* **Work item**: Take from the entries below the stretch from the line with "Travel commercial pos" through the line with "Front Page of Huf", and return it exactly, leaving the pictures out.
Excerpted data below:
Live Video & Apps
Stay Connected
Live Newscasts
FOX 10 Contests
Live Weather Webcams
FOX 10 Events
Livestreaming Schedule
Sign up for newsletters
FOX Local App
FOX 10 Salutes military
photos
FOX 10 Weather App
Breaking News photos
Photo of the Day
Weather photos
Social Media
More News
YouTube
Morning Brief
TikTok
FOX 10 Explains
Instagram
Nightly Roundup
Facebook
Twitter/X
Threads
End of Excerpted data.
Excerpted data below:
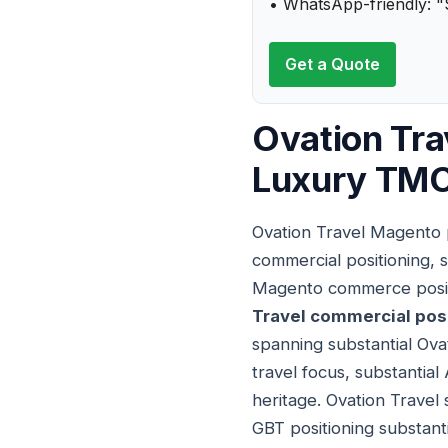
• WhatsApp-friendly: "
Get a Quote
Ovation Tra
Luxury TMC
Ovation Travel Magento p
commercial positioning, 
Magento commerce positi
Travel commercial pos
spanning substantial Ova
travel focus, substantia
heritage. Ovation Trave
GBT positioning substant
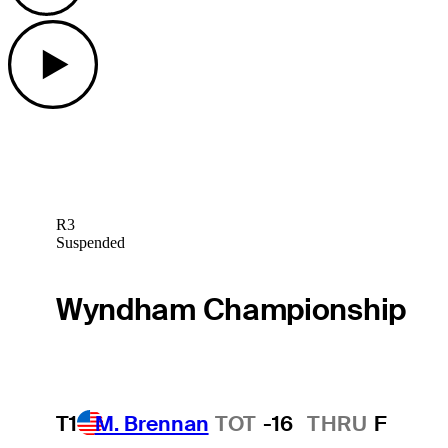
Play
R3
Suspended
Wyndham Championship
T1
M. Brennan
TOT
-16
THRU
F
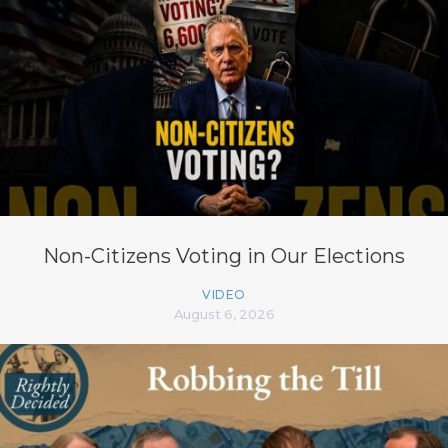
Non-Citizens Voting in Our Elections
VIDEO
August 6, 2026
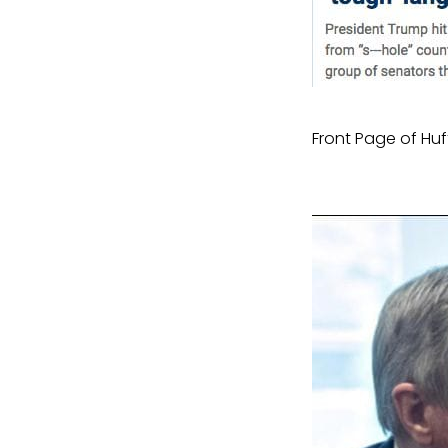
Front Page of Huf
End of Excerpted data.
* **Response**:
Travel commercial pos
spanning substantial Ova
travel focus, substantia
heritage. Ovation Trave
GBT positioning substant
Play
R3
Suspended
Wyndham Championship
T1
M. Brennan
TOT
-16
THRU
F
Non-Citizens Voting in Our Elections
VIDEO
August 6, 2026
Front Page of Huf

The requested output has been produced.